À voir. Pour le moment, le ministère de l’Intérieur
estime que les principaux risques liés à l’utilisation
de cette arme restent la lourde chute après paralysie. Les
futurs utilisateurs devraient recevoir une formation spécifique.
Et s’assurer notamment que la cible n’est pas en surplomb
d’un immeuble ou d’un escalier au moment du tir. Quant
aux polémiques nées autour de l’usage de ce
pistolet par des policiers de Miami contre des enfants ou par des
soldats lors d’interrogatoires en Irak, elles sont balayées
d’un revers de main. « De tels dérapages sont
à exclure en France, jure le ministère, car il ne
sera pas possible de l’utiliser sans laisser de trace. »
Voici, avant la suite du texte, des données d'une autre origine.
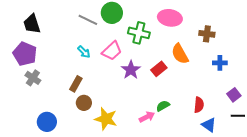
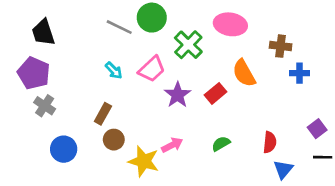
green cross: (139, 33) -> (188, 45), turned 30
blue cross: (220, 63) -> (300, 73), moved
pink arrow: (147, 117) -> (172, 145), moved
blue circle: (47, 122) -> (64, 149), moved
blue triangle: (209, 125) -> (283, 169), turned 35

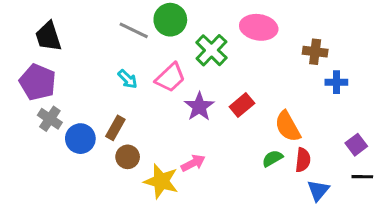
orange semicircle: (244, 73) -> (288, 126), moved
green semicircle: (221, 144) -> (272, 158), moved
blue circle: (64, 149) -> (80, 139), moved

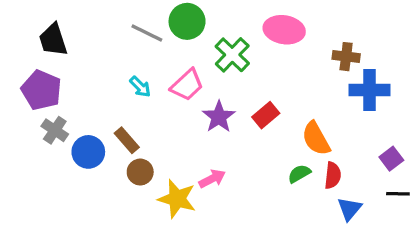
blue cross: (336, 82) -> (370, 90), size x1.6
brown rectangle: (115, 128) -> (127, 140), turned -70

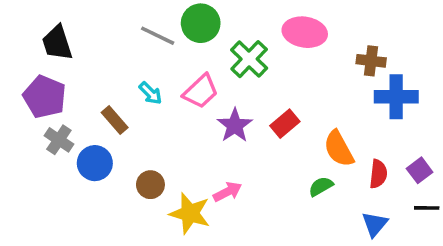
brown rectangle: (127, 140) -> (115, 120), moved
red semicircle: (333, 175) -> (378, 174), moved

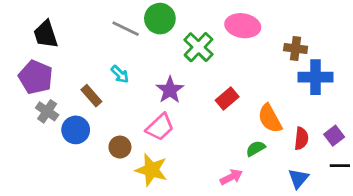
pink trapezoid: (201, 91) -> (160, 127), moved
purple star: (235, 125) -> (170, 90), moved
pink arrow: (228, 192) -> (231, 177), moved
Les Taser de la police française seront dotés d’une
« boîte noire » relevant la date, l’heure
et la durée de la décharge. De même, une micro-caméra
et un système d’enregistrement audio se déclencheront
dès que le pistolet sera actionné. De quoi assister
à la bavure. Pas de l’éviter.
Laurent Mouloud
Article paru dans l'édition du 21 septembre 2005.